[Saved entries]
+++
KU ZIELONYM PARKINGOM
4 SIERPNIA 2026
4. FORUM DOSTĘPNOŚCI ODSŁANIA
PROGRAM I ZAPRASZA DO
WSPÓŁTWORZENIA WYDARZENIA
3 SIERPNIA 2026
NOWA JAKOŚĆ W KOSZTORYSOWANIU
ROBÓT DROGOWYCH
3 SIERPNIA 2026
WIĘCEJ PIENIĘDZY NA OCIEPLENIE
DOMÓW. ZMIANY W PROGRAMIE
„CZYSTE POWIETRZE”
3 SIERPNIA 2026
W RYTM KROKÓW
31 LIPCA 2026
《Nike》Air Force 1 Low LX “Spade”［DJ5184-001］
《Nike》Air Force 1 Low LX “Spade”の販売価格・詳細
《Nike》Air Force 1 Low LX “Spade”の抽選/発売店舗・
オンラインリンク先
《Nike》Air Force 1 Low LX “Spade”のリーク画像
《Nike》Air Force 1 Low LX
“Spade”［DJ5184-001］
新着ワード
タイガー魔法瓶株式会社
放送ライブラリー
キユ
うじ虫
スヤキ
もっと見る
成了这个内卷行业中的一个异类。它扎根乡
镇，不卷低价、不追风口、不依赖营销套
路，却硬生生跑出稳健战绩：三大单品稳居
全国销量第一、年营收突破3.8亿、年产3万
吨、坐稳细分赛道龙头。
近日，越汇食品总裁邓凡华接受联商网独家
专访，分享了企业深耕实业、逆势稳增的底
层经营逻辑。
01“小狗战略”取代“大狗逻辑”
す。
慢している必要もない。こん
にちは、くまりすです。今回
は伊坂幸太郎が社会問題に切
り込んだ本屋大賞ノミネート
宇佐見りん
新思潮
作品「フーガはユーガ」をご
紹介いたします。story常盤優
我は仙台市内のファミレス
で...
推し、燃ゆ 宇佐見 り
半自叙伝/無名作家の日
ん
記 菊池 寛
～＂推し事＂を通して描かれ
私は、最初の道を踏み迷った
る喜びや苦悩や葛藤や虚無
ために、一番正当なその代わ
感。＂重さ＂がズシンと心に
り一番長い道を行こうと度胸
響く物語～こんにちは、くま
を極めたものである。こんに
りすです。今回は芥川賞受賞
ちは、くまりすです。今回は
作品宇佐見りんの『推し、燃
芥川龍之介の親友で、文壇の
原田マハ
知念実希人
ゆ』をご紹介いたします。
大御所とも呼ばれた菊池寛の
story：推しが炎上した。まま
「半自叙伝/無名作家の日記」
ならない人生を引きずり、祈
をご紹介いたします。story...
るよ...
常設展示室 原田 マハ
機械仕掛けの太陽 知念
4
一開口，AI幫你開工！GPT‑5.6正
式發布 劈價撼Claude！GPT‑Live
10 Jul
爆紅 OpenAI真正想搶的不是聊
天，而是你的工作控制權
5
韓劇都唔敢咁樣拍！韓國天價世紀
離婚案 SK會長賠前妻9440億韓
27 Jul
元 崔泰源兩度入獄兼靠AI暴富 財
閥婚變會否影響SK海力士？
+++
• [TO DO]
The lines to copy are those in the records above containing the word "Spade".

• [EXPECTED OUTPUT]
《Nike》Air Force 1 Low LX “Spade”［DJ5184-001］
《Nike》Air Force 1 Low LX “Spade”の販売価格・詳細
《Nike》Air Force 1 Low LX “Spade”の抽選/発売店舗・
《Nike》Air Force 1 Low LX “Spade”のリーク画像
“Spade”［DJ5184-001］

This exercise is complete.